(Source data)

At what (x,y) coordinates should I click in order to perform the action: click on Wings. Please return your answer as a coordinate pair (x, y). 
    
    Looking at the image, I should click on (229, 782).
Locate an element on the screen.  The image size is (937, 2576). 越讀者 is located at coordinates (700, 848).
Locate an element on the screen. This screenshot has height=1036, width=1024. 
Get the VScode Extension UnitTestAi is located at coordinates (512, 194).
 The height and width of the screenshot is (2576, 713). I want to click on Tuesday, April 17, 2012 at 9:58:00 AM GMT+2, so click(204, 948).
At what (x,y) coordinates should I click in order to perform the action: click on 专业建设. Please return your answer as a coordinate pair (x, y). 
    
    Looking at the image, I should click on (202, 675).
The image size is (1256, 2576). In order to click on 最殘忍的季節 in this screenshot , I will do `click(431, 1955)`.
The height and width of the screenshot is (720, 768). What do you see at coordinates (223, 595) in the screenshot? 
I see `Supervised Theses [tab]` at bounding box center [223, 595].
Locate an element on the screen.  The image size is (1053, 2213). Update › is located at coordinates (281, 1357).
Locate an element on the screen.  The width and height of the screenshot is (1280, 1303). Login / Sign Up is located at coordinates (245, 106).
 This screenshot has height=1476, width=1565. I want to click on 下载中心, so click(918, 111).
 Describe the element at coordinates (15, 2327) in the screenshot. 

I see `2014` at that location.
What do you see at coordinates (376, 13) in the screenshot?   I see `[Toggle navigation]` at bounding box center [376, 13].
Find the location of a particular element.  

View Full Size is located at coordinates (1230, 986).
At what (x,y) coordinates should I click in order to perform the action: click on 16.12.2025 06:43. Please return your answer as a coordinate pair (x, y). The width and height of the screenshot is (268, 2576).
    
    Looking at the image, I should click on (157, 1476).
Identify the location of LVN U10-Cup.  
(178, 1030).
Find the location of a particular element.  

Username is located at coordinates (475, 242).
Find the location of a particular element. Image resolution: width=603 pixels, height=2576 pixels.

-- PROBLEM DESCRIPTION --
The expected output is the lines from the one holding "Identify the location of LVN U10-Cup." through the last line of the data, exactly as they appear, with nothing before or after.

-- REPLY --
Identify the location of LVN U10-Cup.  
(178, 1030).
Find the location of a particular element.  

Username is located at coordinates (475, 242).
Find the location of a particular element. Image resolution: width=603 pixels, height=2576 pixels.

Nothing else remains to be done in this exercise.